Saved entries:

^^^^^^^^^^^^^^^^

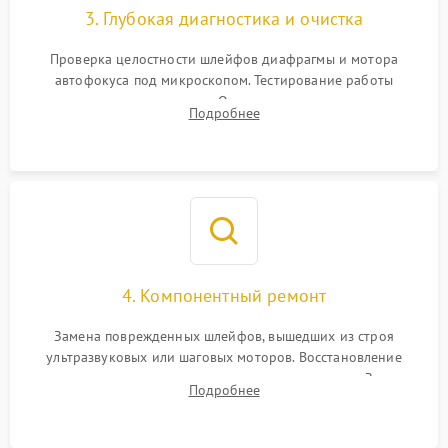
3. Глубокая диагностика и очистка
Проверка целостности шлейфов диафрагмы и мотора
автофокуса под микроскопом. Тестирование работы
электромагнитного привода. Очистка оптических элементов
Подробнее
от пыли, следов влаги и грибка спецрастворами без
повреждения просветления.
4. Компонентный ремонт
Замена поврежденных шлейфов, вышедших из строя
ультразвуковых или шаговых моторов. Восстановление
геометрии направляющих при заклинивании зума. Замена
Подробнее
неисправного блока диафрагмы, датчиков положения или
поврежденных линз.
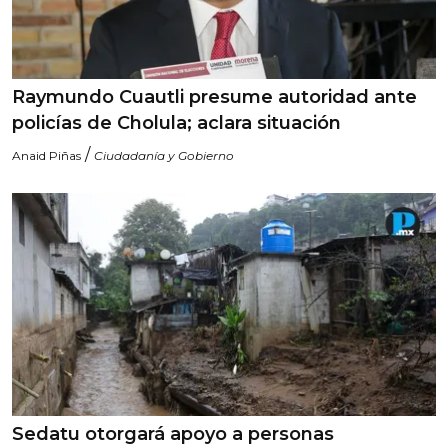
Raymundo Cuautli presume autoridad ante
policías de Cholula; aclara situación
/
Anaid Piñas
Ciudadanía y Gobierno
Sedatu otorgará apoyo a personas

^^^^^^^^^^^^^^^^

WHAT TO PRODUCE: Lines from the one that contains "Raymundo Cuautli presume autoridad ante" through the final line of the entries must be duplicated exactly, and no other lines.

EXERCISE RESPONSE:
Raymundo Cuautli presume autoridad ante
policías de Cholula; aclara situación
/
Anaid Piñas
Ciudadanía y Gobierno
Sedatu otorgará apoyo a personas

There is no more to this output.